=== EXERCISE DIRECTIONS ===
Transcribe only the lines in the data below falling between the line with "s: A Comparison" and the line with "foam padding and are upholstered in exqui", including those two lines, and leave out any picture.
Segment Open
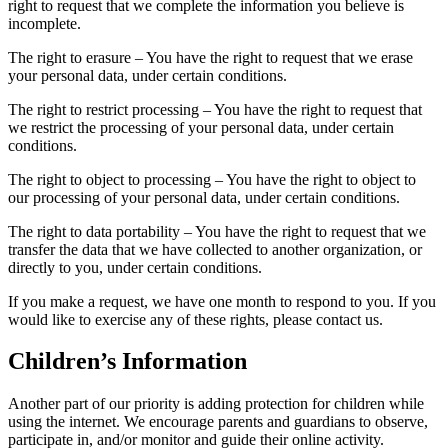
right to request that we complete the information you believe is
incomplete.
The right to erasure – You have the right to request that we erase
your personal data, under certain conditions.
The right to restrict processing – You have the right to request that
we restrict the processing of your personal data, under certain
conditions.
The right to object to processing – You have the right to object to
our processing of your personal data, under certain conditions.
The right to data portability – You have the right to request that we
transfer the data that we have collected to another organization, or
directly to you, under certain conditions.
If you make a request, we have one month to respond to you. If you
would like to exercise any of these rights, please contact us.
Children’s Information
Another part of our priority is adding protection for children while
using the internet. We encourage parents and guardians to observe,
participate in, and/or monitor and guide their online activity.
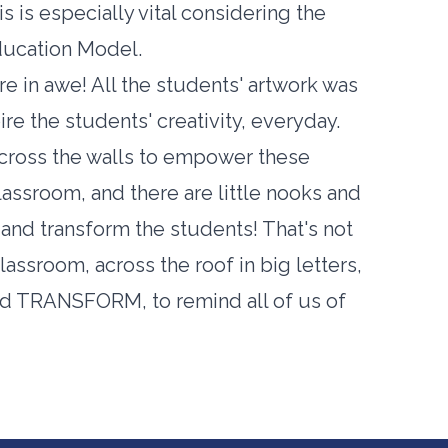
s is especially vital considering the
ducation Model.
e in awe! All the students' artwork was
ire the students' creativity, everyday.
across the walls to empower these
lassroom, and there are little nooks and
 and transform the students! That's not
assroom, across the roof in big letters,
d TRANSFORM, to remind all of us of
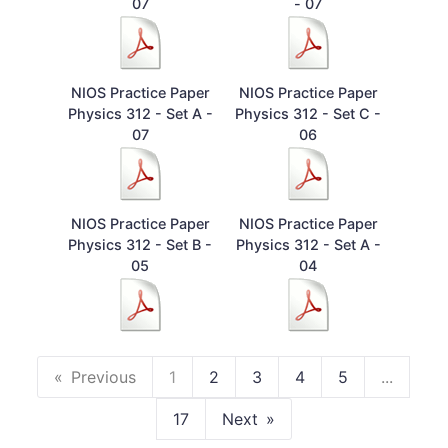
07
- 07
NIOS Practice Paper
NIOS Practice Paper
Physics 312 - Set A -
Physics 312 - Set C -
07
06
NIOS Practice Paper
NIOS Practice Paper
Physics 312 - Set B -
Physics 312 - Set A -
05
04
Previous
1
2
3
4
5
...
17
Next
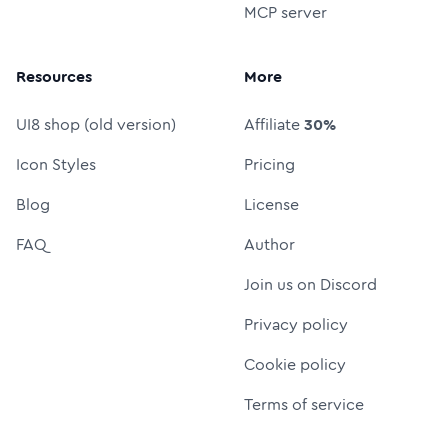
MCP server
Resources
More
UI8 shop (old version)
Affiliate
30%
Icon Styles
Pricing
Blog
License
FAQ
Author
Join us on Discord
Privacy policy
Cookie policy
Terms of service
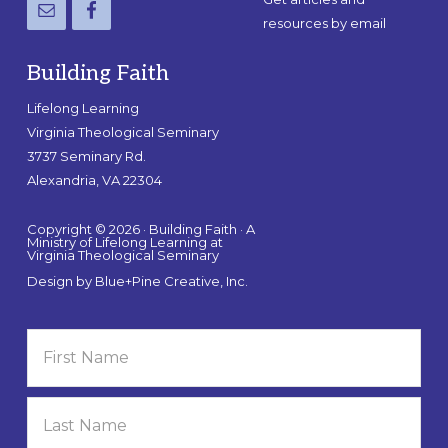
resources by email
Building Faith
Lifelong Learning
Virginia Theological Seminary
3737 Seminary Rd.
Alexandria, VA 22304
Copyright © 2026 · Building Faith · A
Ministry of Lifelong Learning at
Virginia Theological Seminary
Design by
Blue+Pine Creative, Inc.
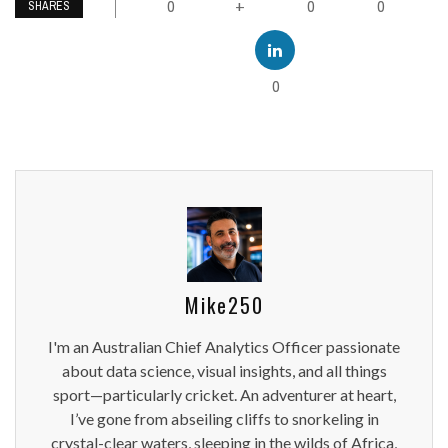
0
0
0
+
SHARES
0
Mike250
I'm an Australian Chief Analytics Officer passionate
about data science, visual insights, and all things
sport—particularly cricket. An adventurer at heart,
I’ve gone from abseiling cliffs to snorkeling in
crystal-clear waters, sleeping in the wilds of Africa,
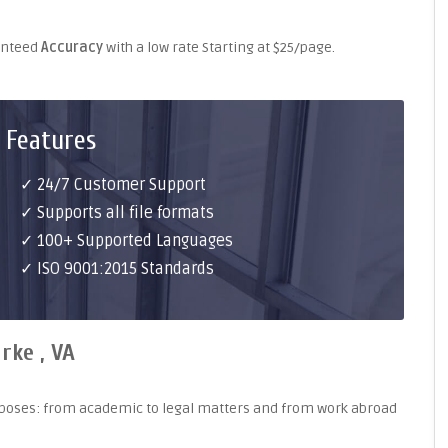
ranteed
Accuracy
with a low rate Starting at $25/page.
 Features
✓ 24/7 Customer Support
✓ Supports all file formats
✓ 100+ Supported Languages
✓ ISO 9001:2015 Standards
rke , VA
purposes: from academic to legal matters and from work abroad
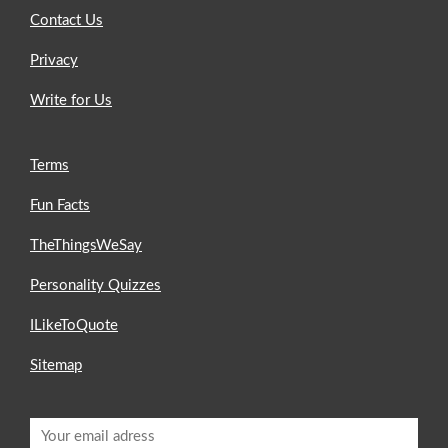
Contact Us
Privacy
Write for Us
Terms
Fun Facts
TheThingsWeSay
Personality Quizzes
ILikeToQuote
Sitemap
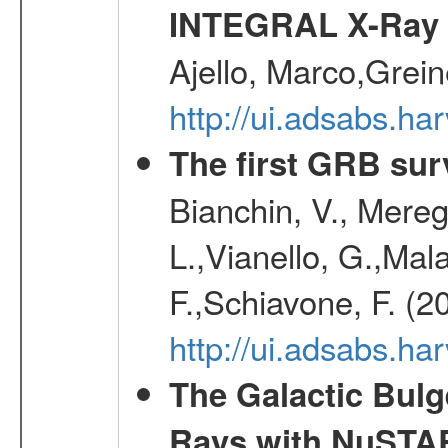
INTEGRAL X-Ray 
Ajello, Marco,Grei
http://ui.adsabs.h
The first GRB sur
Bianchin, V., Meregh
L.,Vianello, G.,Mala
F.,Schiavone, F. (2
http://ui.adsabs.h
The Galactic Bulg
Rays with NuSTA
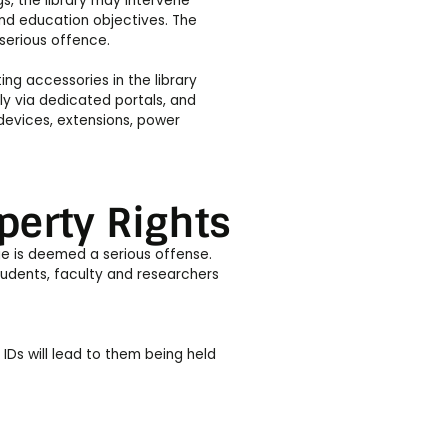
s, the library may intervene
and education objectives. The
 serious offence.
ng accessories in the library
y via dedicated portals, and
devices, extensions, power
perty Rights
ge is deemed a serious offense.
tudents, faculty and researchers
 IDs will lead to them being held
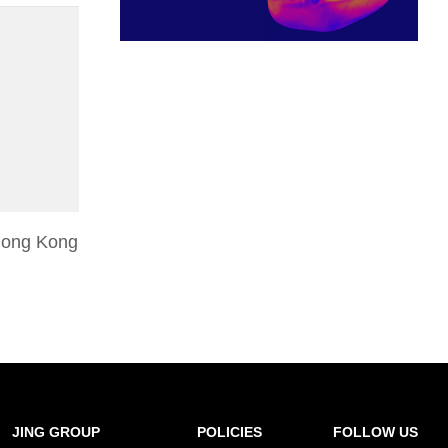
 Hong Kong
JING GROUP
POLICIES
FOLLOW US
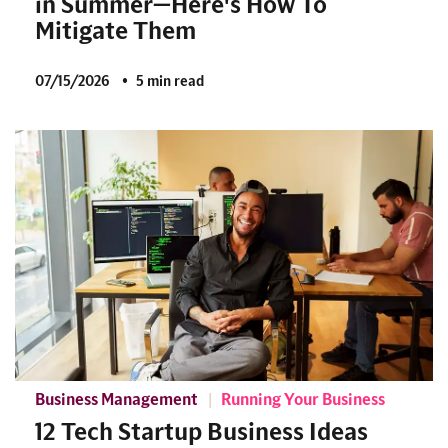
in Summer—Here's How To
Mitigate Them
07/15/2026
5 min read
Business Management
Running Your Business
12 Tech Startup Business Ideas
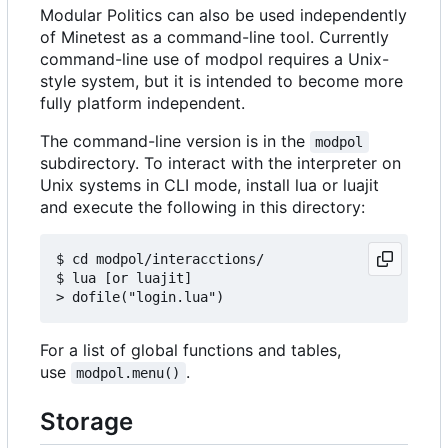
Modular Politics can also be used independently
of Minetest as a command-line tool. Currently
command-line use of modpol requires a Unix-
style system, but it is intended to become more
fully platform independent.
The command-line version is in the
modpol
subdirectory. To interact with the interpreter on
Unix systems in CLI mode, install lua or luajit
and execute the following in this directory:
$ cd modpol/interacctions/

$ lua [or luajit]

For a list of global functions and tables,
use
.
modpol.menu()
Storage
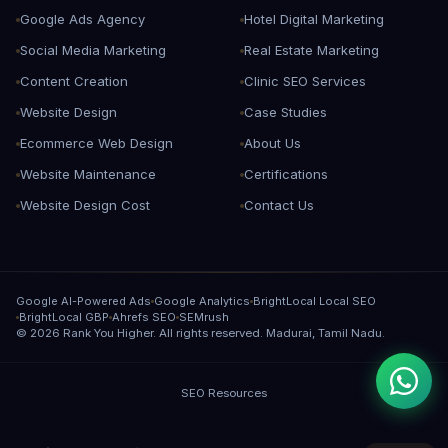
Google Ads Agency
Hotel Digital Marketing
Social Media Marketing
Real Estate Marketing
Content Creation
Clinic SEO Services
Website Design
Case Studies
Ecommerce Web Design
About Us
Website Maintenance
Certifications
Website Design Cost
Contact Us
Google AI-Powered Ads
Google Analytics
BrightLocal Local SEO
BrightLocal GBP
Ahrefs SEO
SEMrush
©
2026
Rank You Higher. All rights reserved. Madurai, Tamil Nadu.
SEO Resources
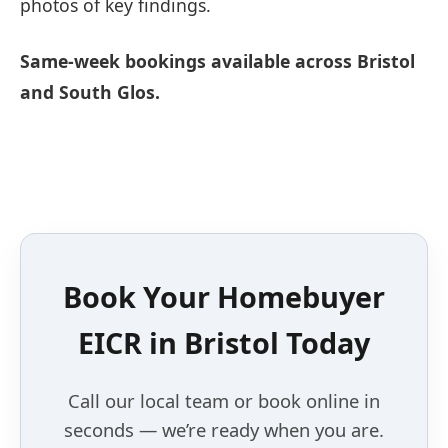
photos of key findings.
Same-week bookings available across Bristol
and South Glos.
Book Your Homebuyer
EICR in Bristol Today
Call our local team or book online in
seconds — we’re ready when you are.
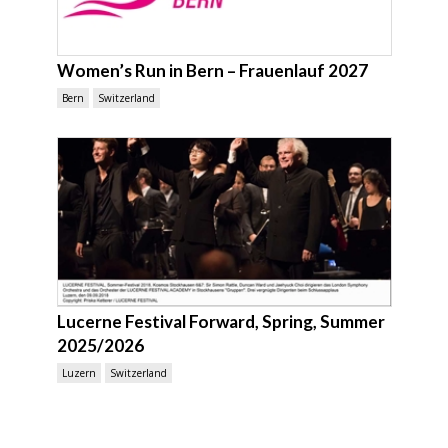
Women’s Run in Bern – Frauenlauf 2027
Bern
Switzerland
Lucerne Festival Forward, Spring, Summer
2025/2026
Luzern
Switzerland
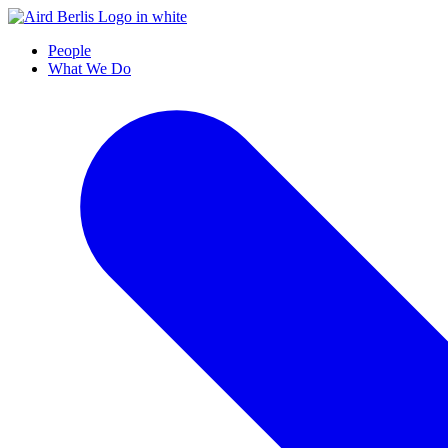
People
What We Do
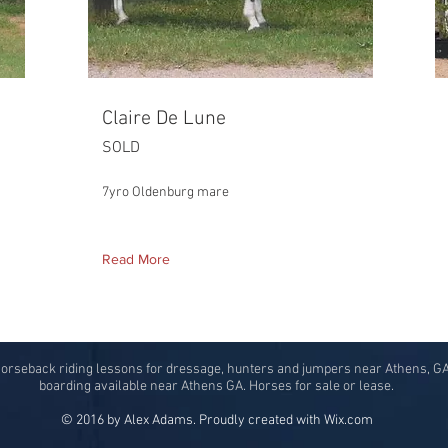
Claire De Lune
SOLD
7yro Oldenburg mare
Read More
horseback riding lessons for dressage, hunters and jumpers near Athens, G
boarding available near Athens GA. Horses for sale or lease.
© 2016 by Alex Adams. Proudly created with
Wix.com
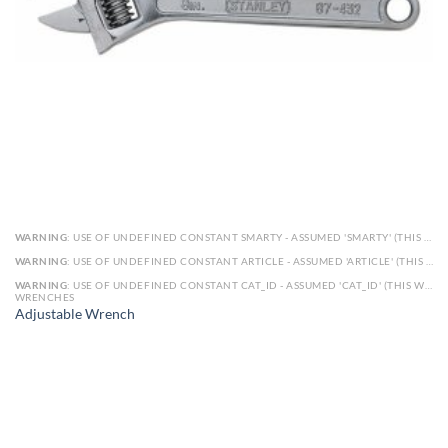
WARNING
: USE OF UNDEFINED CONSTANT SMARTY - ASSUMED 'SMARTY' (THIS WILL THROW AN ERROR IN A FUTURE VERSION OF PHP) IN
WARNING
: USE OF UNDEFINED CONSTANT ARTICLE - ASSUMED 'ARTICLE' (THIS WILL THROW AN ERROR IN A FUTURE VERSION OF PHP) IN
WARNING
: USE OF UNDEFINED CONSTANT CAT_ID - ASSUMED 'CAT_ID' (THIS WILL THROW AN ERROR IN A FUTURE VERSION OF PHP) IN
WRENCHES
Adjustable Wrench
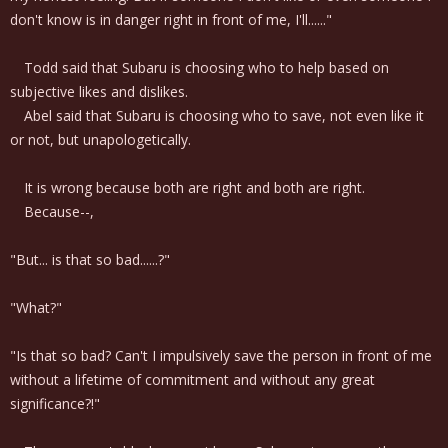
don't know is in danger right in front of me, I'll......"
Todd said that Subaru is choosing who to help based on
subjective likes and dislikes.
Abel said that Subaru is choosing who to save, not even like it
or not, but unapologetically.
It is wrong because both are right and both are right.
Because--,
"But... is that so bad......?"
"What?"
"Is that so bad? Can't I impulsively save the person in front of me
without a lifetime of commitment and without any great
significance?!"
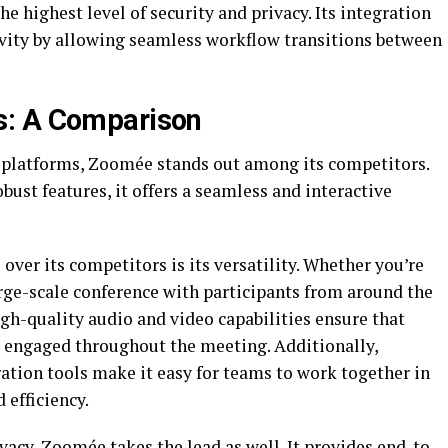
e highest level of security and privacy. Its integration
ivity by allowing seamless workflow transitions between
s: A Comparison
 platforms, Zoomée stands out among its competitors.
obust features, it offers a seamless and interactive
ver its competitors is its versatility. Whether you’re
rge-scale conference with participants from around the
igh-quality audio and video capabilities ensure that
d engaged throughout the meeting. Additionally,
ation tools make it easy for teams to work together in
 efficiency.
vacy, Zoomée takes the lead as well. It provides end-to-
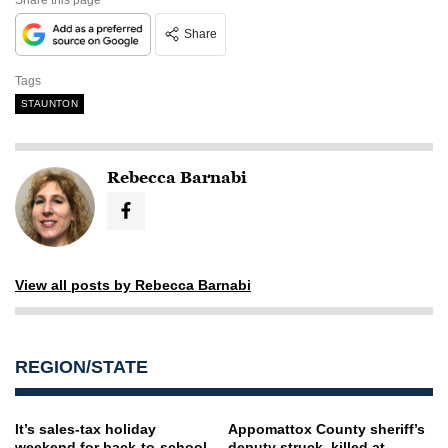
Share
Tags
STAUNTON
Rebecca Barnabi
View all posts by Rebecca Barnabi
REGION/STATE
It’s sales-tax holiday
Appomattox County sheriff’s
weekend for back-to-school,
deputy struck, killed at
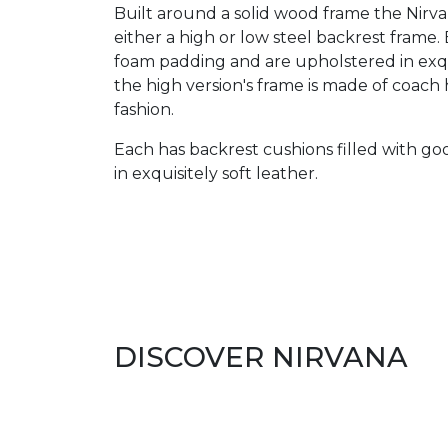
Built around a solid wood frame the Nirvana
either a high or low steel backrest frame
foam padding and are upholstered in exqui
the high version's frame is made of coach 
fashion.
Each has backrest cushions filled with g
in exquisitely soft leather.
DISCOVER NIRVANA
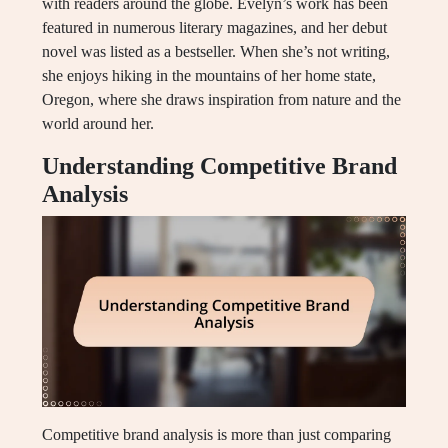
with readers around the globe. Evelyn’s work has been
featured in numerous literary magazines, and her debut
novel was listed as a bestseller. When she’s not writing,
she enjoys hiking in the mountains of her home state,
Oregon, where she draws inspiration from nature and the
world around her.
Understanding Competitive Brand
Analysis
Competitive brand analysis is more than just comparing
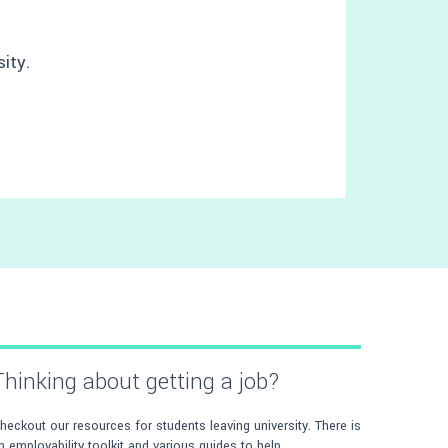
ity.
Thinking about getting a job?
heckout our resources for students leaving university. There is
n employability toolkit and various guides to help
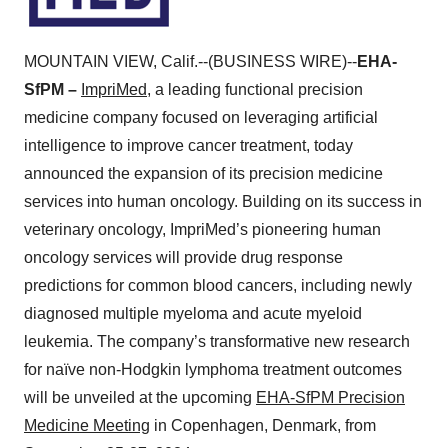
MOUNTAIN VIEW, Calif.--(BUSINESS WIRE)--
EHA-
SfPM –
ImpriMed
, a leading functional precision
medicine company focused on leveraging artificial
intelligence to improve cancer treatment, today
announced the expansion of its precision medicine
services into human oncology. Building on its success in
veterinary oncology, ImpriMed’s pioneering human
oncology services will provide drug response
predictions for common blood cancers, including newly
diagnosed multiple myeloma and acute myeloid
leukemia. The company’s transformative new research
for naïve non-Hodgkin lymphoma treatment outcomes
will be unveiled at the upcoming
EHA-SfPM Precision
Medicine Meeting
in Copenhagen, Denmark, from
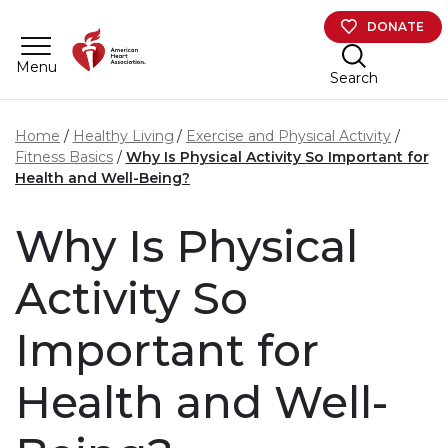
Skip to main content
DONATE
Menu
Search
Home
Healthy Living
Exercise and Physical Activity
Fitness Basics
Why Is Physical Activity So Important for
Health and Well-Being?
Why Is Physical
Activity So
Important for
Health and Well-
Segment Closed
=== TASK OUTPUT ===
s: A Comparison
 platforms, Zoomée stands out among its competitors.
obust features, it offers a seamless and interactive
ver its competitors is its versatility. Whether you’re
rge-scale conference with participants from around the
igh-quality audio and video capabilities ensure that
d engaged throughout the meeting. Additionally,
ation tools make it easy for teams to work together in
 efficiency.
vacy, Zoomée takes the lead as well. It provides end-to-
Share
Tags
STAUNTON
Rebecca Barnabi
View all posts by Rebecca Barnabi
REGION/STATE
It’s sales-tax holiday
Appomattox County sheriff’s
weekend for back-to-school,
deputy struck, killed at
Built around a solid wood frame the Nirvana
either a high or low steel backrest frame
foam padding and are upholstered in exqui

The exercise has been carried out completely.